> _GIVEN INFORMATION_:
[Start of section]

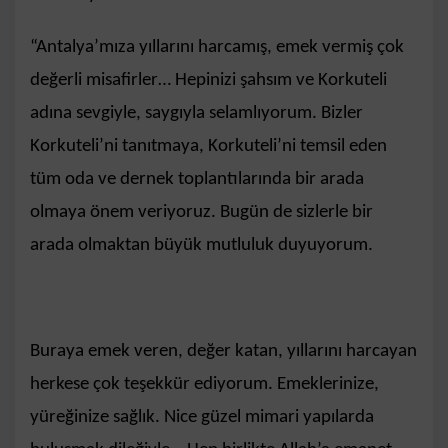
“Antalya’mıza yıllarını harcamış, emek vermiş çok
değerli misafirler… Hepinizi şahsım ve Korkuteli
adına sevgiyle, saygıyla selamlıyorum. Bizler
Korkuteli’ni tanıtmaya, Korkuteli’ni temsil eden
tüm oda ve dernek toplantılarında bir arada
olmaya önem veriyoruz. Bugün de sizlerle bir
arada olmaktan büyük mutluluk duyuyorum.
Buraya emek veren, değer katan, yıllarını harcayan
herkese çok teşekkür ediyorum. Emeklerinize,
yüreğinize sağlık. Nice güzel mimari yapılarda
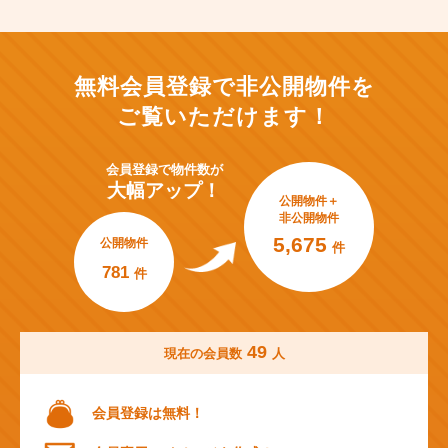
無料会員登録で非公開物件を
ご覧いただけます！
会員登録で
物件数が
大幅アップ！
公開物件＋
非公開物件
5,675
公開物件
件
781
件
49
現在の会員数
人
会員登録は無料！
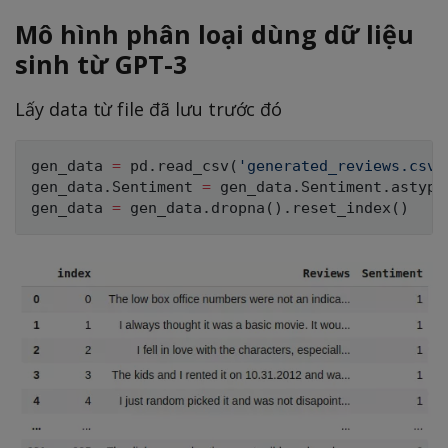
Mô hình phân loại dùng dữ liệu
sinh từ GPT-3
Lấy data từ file đã lưu trước đó
gen_data 
=
 pd
.
read_csv
(
'generated_reviews.csv'
gen_data
.
Sentiment 
=
 gen_data
.
Sentiment
.
astype
gen_data 
=
 gen_data
.
dropna
(
)
.
reset_index
(
)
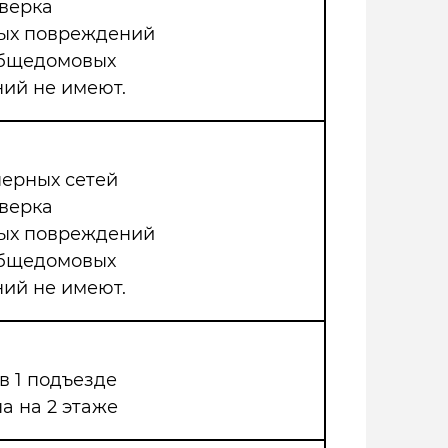
верка
мых повреждений
общедомовых
ий не имеют.
нерных сетей
верка
мых повреждений
общедомовых
ий не имеют.
в 1 подъезде
а на 2 этаже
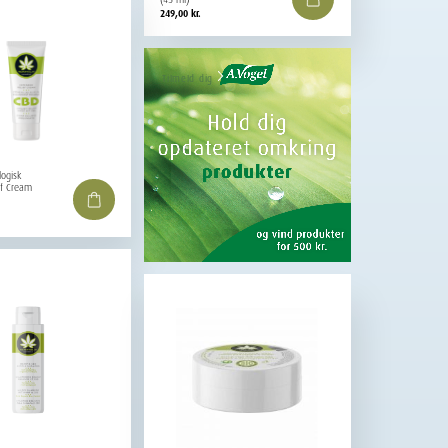
249,00
kr.
Tilmeld dig
logisk
ef Cream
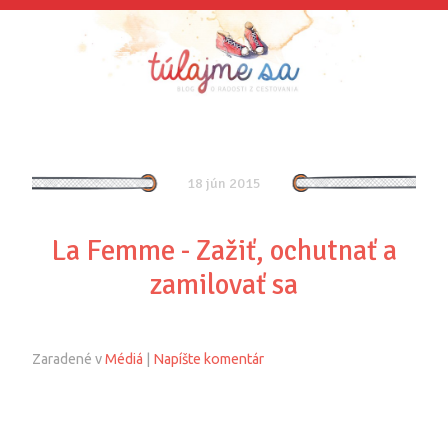
18 jún 2015
La Femme - Zažiť, ochutnať a
zamilovať sa
Zaradené v
Médiá
|
Napíšte komentár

[End of section]

> _EXERCISE_:
Line by line and exactly, reproduce the span from the line with "Buraya emek veren, değer" through the end of the data above, both ends included, with pictures left out.

> _RESPONSE TO THIS EXERCISE_:
Buraya emek veren, değer katan, yıllarını harcayan
herkese çok teşekkür ediyorum. Emeklerinize,
yüreğinize sağlık. Nice güzel mimari yapılarda
無料会員登録で非公開物件を
ご覧いただけます！
会員登録で
物件数が
大幅アップ！
公開物件＋
非公開物件
5,675
公開物件
件
781
件
49
現在の会員数
人
会員登録は無料！
Mô hình phân loại dùng dữ liệu
sinh từ GPT-3
Lấy data từ file đã lưu trước đó
gen_data 
=
 pd
.
read_csv
(
'generated_reviews.csv'
gen_data
.
Sentiment 
=
 gen_data
.
Sentiment
.
astype
gen_data 
=
 gen_data
.
dropna
(
)
.
reset_index
(
)
верка
мых повреждений
общедомовых
ий не имеют.
нерных сетей
верка
мых повреждений
общедомовых
ий не имеют.
в 1 подъезде
а на 2 этаже
249,00
kr.
Tilmeld dig
logisk
ef Cream
18 jún 2015
La Femme - Zažiť, ochutnať a
zamilovať sa
Zaradené v
Médiá
|
Napíšte komentár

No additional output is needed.